** WHAT THE EXERCISE ASKS **
Your response must be an exact transcription of the lines from the one containing "From Finding You" through the final line of the data.

(Transcribed page contents)
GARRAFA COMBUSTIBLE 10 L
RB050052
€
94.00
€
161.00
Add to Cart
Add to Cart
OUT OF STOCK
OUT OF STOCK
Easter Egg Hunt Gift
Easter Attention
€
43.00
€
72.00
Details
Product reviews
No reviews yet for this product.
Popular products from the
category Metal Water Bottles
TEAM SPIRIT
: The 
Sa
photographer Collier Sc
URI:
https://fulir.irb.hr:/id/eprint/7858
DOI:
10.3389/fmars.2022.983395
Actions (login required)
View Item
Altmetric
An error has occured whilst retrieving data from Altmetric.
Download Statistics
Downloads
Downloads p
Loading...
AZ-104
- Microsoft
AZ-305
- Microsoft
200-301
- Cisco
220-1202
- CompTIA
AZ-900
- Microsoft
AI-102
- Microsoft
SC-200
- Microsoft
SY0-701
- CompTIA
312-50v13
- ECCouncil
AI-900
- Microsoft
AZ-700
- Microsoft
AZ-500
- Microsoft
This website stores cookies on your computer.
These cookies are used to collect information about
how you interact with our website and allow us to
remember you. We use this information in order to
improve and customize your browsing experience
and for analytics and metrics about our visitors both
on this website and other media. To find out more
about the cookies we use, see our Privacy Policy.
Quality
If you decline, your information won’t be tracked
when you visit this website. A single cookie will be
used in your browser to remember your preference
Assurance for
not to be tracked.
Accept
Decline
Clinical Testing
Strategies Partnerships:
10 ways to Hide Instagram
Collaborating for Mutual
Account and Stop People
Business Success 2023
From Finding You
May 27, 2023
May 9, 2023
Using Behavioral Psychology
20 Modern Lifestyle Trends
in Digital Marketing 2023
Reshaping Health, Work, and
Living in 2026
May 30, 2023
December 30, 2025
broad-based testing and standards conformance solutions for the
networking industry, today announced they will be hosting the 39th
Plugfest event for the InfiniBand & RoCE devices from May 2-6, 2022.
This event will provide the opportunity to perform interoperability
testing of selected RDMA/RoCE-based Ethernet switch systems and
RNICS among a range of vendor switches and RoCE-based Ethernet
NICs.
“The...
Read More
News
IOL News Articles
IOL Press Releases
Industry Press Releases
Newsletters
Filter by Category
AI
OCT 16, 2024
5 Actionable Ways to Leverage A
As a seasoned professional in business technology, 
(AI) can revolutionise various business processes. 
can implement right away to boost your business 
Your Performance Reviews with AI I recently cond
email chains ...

** YOUR SOLUTION **
From Finding You
May 27, 2023
May 9, 2023
Using Behavioral Psychology
20 Modern Lifestyle Trends
in Digital Marketing 2023
Reshaping Health, Work, and
Living in 2026
May 30, 2023
December 30, 2025
broad-based testing and standards conformance solutions for the
networking industry, today announced they will be hosting the 39th
Plugfest event for the InfiniBand & RoCE devices from May 2-6, 2022.
This event will provide the opportunity to perform interoperability
testing of selected RDMA/RoCE-based Ethernet switch systems and
RNICS among a range of vendor switches and RoCE-based Ethernet
NICs.
“The...
Read More
News
IOL News Articles
IOL Press Releases
Industry Press Releases
Newsletters
Filter by Category
AI
OCT 16, 2024
5 Actionable Ways to Leverage A
As a seasoned professional in business technology, 
(AI) can revolutionise various business processes. 
can implement right away to boost your business 
Your Performance Reviews with AI I recently cond
email chains ...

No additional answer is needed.